The bounce house is a mainstay of children’s birthday parties and public events for families. With bounce houses, as with any other similar device, injuries are possible, such as bumps, bruises, concussions and broken bones, but usually these injuries occur due to things like collisions with other kids. No child nor parent expects a bounce house to fly away in the wind, but that’s exactly what happened in early April in Taylors, South Carolina.
Springwell Church in Taylors was hosting a festival on a calm day when the winds suddenly picked up and lifted a bounce house into the air. As adults chased after and grabbed onto the bounce house, which had five kids inside, the bounce house struck and knocked down power lines. Fortunately, the power lines did not cause a fire. However, two of the children did suffer serious injuries. The other three suffered minor injuries.
COULD ANYONE BE HELD LIABLE FOR AN ACCIDENT LIKE THIS ONE?
According to workers and witnesses at the church, the bounce house was secured to the ground by stakes that initially were successful in keeping the bounce house anchored to the ground. However, the stakes were insufficient to keep the bounce house down during the heavy gusts of wind that day.

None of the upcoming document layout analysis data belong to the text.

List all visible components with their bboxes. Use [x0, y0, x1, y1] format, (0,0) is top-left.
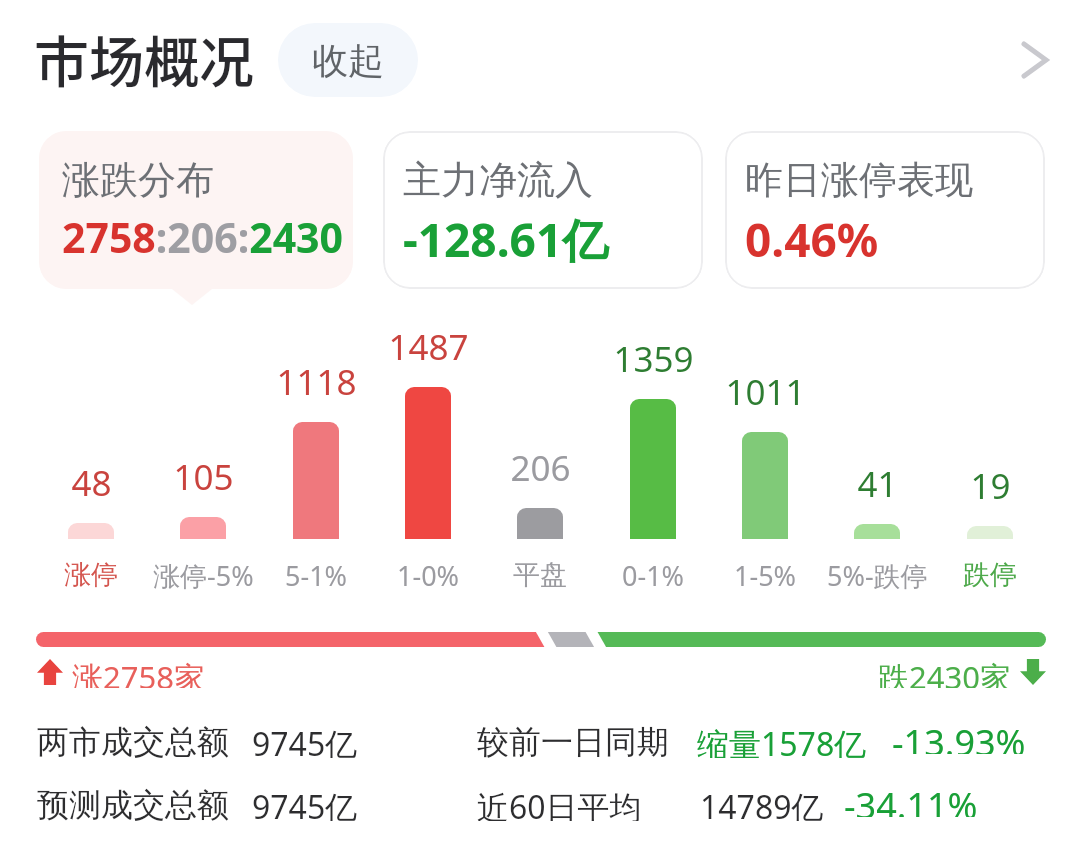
staticText: 5-1% — [285, 557, 348, 593]
staticText: 市场概况 — [34, 18, 255, 98]
staticText: -34.11% — [844, 781, 978, 817]
staticText: 105 — [173, 453, 234, 501]
staticText: 涨停 — [64, 558, 118, 592]
staticText: 41 — [857, 460, 898, 508]
staticText: 跌2430家 — [878, 656, 1011, 688]
staticText: 1487 — [388, 323, 469, 371]
staticText: 0-1% — [622, 557, 685, 593]
staticText: 2758:206:2430 — [62, 209, 344, 265]
button[interactable]: 跌2430家 — [878, 656, 1046, 688]
staticText: 48 — [71, 459, 112, 507]
staticText: 主力净流入 — [403, 156, 593, 204]
staticText: 预测成交总额 — [37, 785, 229, 821]
button[interactable]: 昨日涨停表现 — [725, 131, 1045, 289]
staticText: -13.93% — [892, 718, 1026, 754]
staticText: 涨跌分布 — [62, 156, 214, 204]
staticText: 涨停-5% — [153, 557, 254, 593]
staticText: 206 — [510, 444, 571, 492]
staticText: 缩量1578亿 — [697, 722, 867, 758]
staticText: 1-5% — [734, 557, 797, 593]
button[interactable]: 涨跌分布 — [39, 131, 353, 289]
button[interactable]: 收起 — [278, 23, 418, 97]
staticText: 9745亿 — [252, 785, 358, 821]
staticText: 1359 — [613, 335, 694, 383]
staticText: 9745亿 — [252, 722, 358, 758]
staticText: 涨2758家 — [72, 656, 205, 688]
staticText: 1011 — [725, 368, 806, 416]
staticText: 跌停 — [963, 558, 1017, 592]
staticText: 14789亿 — [700, 785, 824, 821]
staticText: 收起 — [312, 38, 384, 83]
staticText: 昨日涨停表现 — [745, 156, 973, 204]
staticText: 1-0% — [397, 557, 460, 593]
staticText: 0.46% — [745, 208, 879, 271]
button[interactable]: 主力净流入 — [383, 131, 703, 289]
staticText: 两市成交总额 — [37, 722, 229, 758]
staticText: 5%-跌停 — [827, 557, 928, 593]
button[interactable]: 涨2758家 — [37, 656, 205, 688]
button[interactable]: 市场概况 — [34, 18, 255, 98]
staticText: 19 — [970, 462, 1011, 510]
staticText: 1118 — [276, 358, 357, 406]
staticText: 较前一日同期 — [477, 722, 669, 758]
button[interactable]: 展开 — [1000, 25, 1070, 95]
staticText: 近60日平均 — [477, 785, 642, 821]
staticText: 平盘 — [513, 558, 567, 592]
staticText: -128.61亿 — [403, 208, 609, 271]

Could this mean that the bounce house manufacturer or even the church could be held liable for the injuries sustained by the children? If it could be proven that whoever set up the bounce house did not properly secure the bounce house to the ground despite the weather, then that person could potentially be liable. If it could be proven that the bounce house was negligently designed or prone to danger in wind, then perhaps the company could be held liable. However, sometimes, these things just happen – Force Majeure, or an act of God in legal terms. To really know, an attorney would have to investigate the case.